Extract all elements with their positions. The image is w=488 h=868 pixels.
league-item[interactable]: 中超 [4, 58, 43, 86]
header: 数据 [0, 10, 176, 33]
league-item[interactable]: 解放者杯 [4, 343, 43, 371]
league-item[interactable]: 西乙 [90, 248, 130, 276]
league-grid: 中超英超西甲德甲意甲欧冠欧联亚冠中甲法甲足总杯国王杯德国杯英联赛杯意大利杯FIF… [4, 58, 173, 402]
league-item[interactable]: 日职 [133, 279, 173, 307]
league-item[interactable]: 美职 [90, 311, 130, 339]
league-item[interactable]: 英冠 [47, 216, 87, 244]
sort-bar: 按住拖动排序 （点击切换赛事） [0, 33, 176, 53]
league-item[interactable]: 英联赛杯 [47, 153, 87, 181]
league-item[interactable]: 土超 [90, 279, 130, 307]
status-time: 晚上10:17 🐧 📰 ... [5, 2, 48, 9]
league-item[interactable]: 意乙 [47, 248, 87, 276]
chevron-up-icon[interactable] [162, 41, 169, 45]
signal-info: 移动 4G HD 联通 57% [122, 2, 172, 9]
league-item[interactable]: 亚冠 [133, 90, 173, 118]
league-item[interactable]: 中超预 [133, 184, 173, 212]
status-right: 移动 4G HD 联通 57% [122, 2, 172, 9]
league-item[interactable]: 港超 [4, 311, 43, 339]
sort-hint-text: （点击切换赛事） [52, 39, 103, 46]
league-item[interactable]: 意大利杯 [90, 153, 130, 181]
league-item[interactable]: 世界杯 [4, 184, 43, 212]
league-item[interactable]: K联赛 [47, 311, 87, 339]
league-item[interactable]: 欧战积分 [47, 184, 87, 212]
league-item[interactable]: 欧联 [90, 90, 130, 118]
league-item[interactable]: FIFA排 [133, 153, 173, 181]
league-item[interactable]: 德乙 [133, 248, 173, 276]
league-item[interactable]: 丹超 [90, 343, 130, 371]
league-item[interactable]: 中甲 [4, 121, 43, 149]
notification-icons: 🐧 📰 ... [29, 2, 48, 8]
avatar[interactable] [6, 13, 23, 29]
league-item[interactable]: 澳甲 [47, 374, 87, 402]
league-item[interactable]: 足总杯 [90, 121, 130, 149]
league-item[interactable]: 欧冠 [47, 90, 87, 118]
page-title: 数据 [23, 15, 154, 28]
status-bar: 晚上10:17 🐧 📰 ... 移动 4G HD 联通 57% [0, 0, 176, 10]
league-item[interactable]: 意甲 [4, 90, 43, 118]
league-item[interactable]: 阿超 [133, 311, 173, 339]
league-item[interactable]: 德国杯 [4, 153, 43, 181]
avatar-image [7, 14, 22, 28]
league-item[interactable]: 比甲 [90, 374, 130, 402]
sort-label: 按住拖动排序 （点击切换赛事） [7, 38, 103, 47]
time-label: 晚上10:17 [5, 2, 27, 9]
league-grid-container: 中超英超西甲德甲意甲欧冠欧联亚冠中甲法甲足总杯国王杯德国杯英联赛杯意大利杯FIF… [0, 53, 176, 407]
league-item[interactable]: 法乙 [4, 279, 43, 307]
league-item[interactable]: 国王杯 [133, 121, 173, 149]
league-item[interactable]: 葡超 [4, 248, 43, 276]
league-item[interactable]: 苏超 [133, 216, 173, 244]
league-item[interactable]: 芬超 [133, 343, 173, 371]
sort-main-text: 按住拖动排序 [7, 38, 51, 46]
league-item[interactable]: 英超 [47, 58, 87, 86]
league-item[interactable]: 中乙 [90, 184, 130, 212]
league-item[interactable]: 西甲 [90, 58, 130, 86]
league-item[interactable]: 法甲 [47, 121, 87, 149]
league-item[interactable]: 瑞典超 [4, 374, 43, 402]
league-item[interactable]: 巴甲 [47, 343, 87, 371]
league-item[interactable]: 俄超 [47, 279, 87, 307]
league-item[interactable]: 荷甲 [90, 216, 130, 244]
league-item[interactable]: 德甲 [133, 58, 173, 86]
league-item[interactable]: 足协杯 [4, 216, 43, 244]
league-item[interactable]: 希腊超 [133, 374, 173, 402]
━━━━━━━━━━━━━━━━━━━━━━━━━━━━━━
Only a number is wanted here. How many lines in the material contain "中超英超西甲德甲意甲欧冠欧联亚冠中甲法甲足总杯国王杯德国杯英联赛杯意大利杯FIF"?

(SOLUTION FOR THIS TASK)
2